[QUOTE=Wirt;7245030]
Someone mentioned that buck says doubling is the same as dis-engaging the hind quarters. This is one of those things that people repeat, because if Buck said it, it must be true. But it’s not. Doubling if anything is about setting the hind feet. It is also used to not allow a horse to brace against a hackamore. But it is not the same as dis-engaging. Dis-engaging is a modern construct, really. Ed Connel explains doubling in depth. Dis-engaement has become such a magical thing buzz word for some. Practically a secret handshake for the Buck crowd. Frankly, I think it is overdone.
Not to take anything away from Buck. Buck is Buck, no one is quite like him. But he says and does a lot of things that are of his own invention, with the purpose of teaching people who don’t know anything anyway. But Buck says a lot of things other hands disagree with. I don’t know why he says he doesn’t want to waste time in the two rein stage, for instance. I don’t know why he says the hackamore is a bluff. But that is a common thing that I have heard my whole life. Except in my own experience, it is no more a bluff than a snaffle…[/QUOTE]
That is right, much said in the past posts is not quite correct.
Doubling is what you do, with a hackamore most times, although you can with a snaffle also.
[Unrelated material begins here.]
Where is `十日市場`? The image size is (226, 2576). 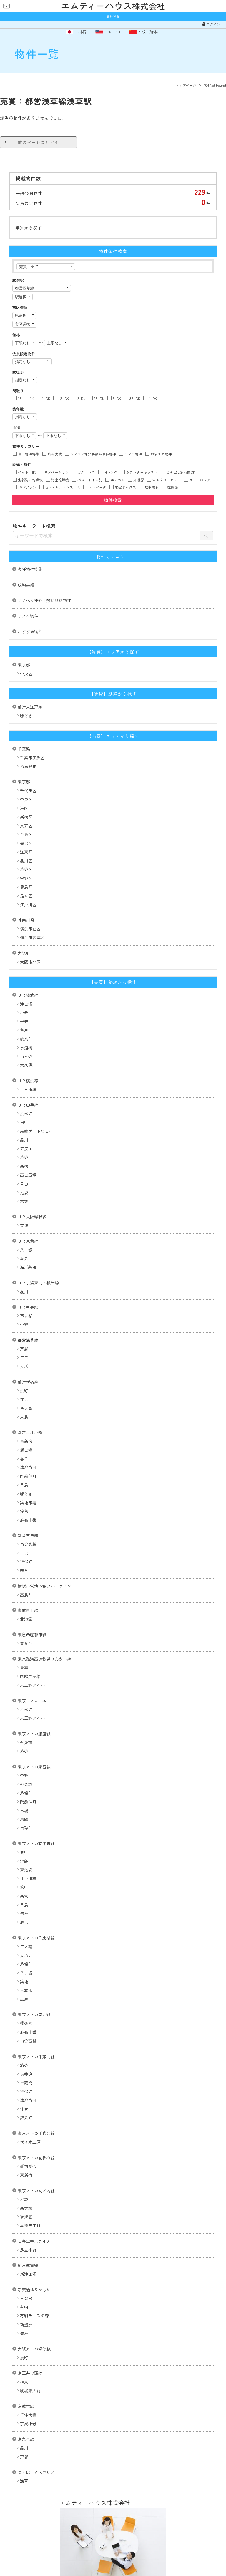 十日市場 is located at coordinates (28, 1089).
The old West stiff, thick bosal, that many don’t like at all, they go bump on a horse’s nose all the time as it moves, making them sore, or the light grass rope hackamore we use in the SW, that is more limber and has so much more feel to it.
Doubling is teaching a horse to give and move from your request, have seen it done with a halter also, but halters are just too loose to give good signals, unless you have the horse already trained to doubling.
As Pine Johnson, of Poco Bueno fame explained it, you double, generally a colt, watching it’s hind feet, that is what you want to control from the ground and teach the colt to move them and move over them, both, that is the idea of doubling.
You double by moving the colt a bit sideways, when he understands to follow your hand on the hackamore reins with the lightest pull and give, then you ask that he move his hind legs with that slight lift of the rein, here single split cotton reins, that have some heft to them.
Once the colt’s mind knows that the slight movement of the rein on that side means move my hind feet over, then you ask them to start bringing their front end around, the hind end still.
All that takes maybe two to five minutes, depending on how light you have the colt from regular handling.
What we called it here was keeping your colt handy, not letting it park itself on it’s feet on you, so they don’t learn resistances from the start, which may lead to fights or blow-ups.
Once you have the colt understanding what the weight of the reins wiggling mean, you can throw the one rein over it’s head and have the colt move all around in front of you, to the opposite side, following that feel of the rein and that is when you know you can get on that colt and you will not have him plant himself without knowing what to do and that you will have a way to guide that colt.
I have seen people that understand those concepts of those minutes on the ground, teaching responding to reins by moving their body a certain way, get on a colt and keep it moving and working, not with finesse, of course, but already working properly for them, really fun to watch that.
Many of the good horseman have always done something like that, because it is what works and makes sense.
I saw that in Europe over 50+ years ago, I see it today.
Many in the colt competitions are aware and do it, some don’t, Tracy Westfall, when she won one, comes to mind.
By the time she got on a very waspy colt, he already had some idea of what was expected of him, unlike how others were starting their colts, that had to learn on the fly as someone got on their backs, not that well prepared as they could have been.
I started all our colts, ranch and race colts, with our grass rope hackamore, some for months and always going back to it once older, it is easier on a horse running thru the brush than bits in their mouths, the race colts just for a few weeks, then onto a snaffle.
I never had a horse run thru the hackamore, because that only happens if you don’t know what you are doing and you have a horse that doesn’t understand what you are asking with one.
I have seen it happen to the occasional cowboy, but you could see it coming, the way he was hauling around on it.
Here are some of the colts and older horses we used working here, with our homemade grass rope hackamore, a practice started and taught by Pine Johnson in our area in the middle of the last century.
The first picture was some of a race bred filly I started with our hackamore, one how she transitioned to the snaffle.
In about the fourth ride, look how she is bracing to me asking her to back with that rope, because I had not realized that stump was very, very heavy, she was struggling to even starting to move it, the roots were digging in hard.
Yes, some times, we make mistakes and learn from them too.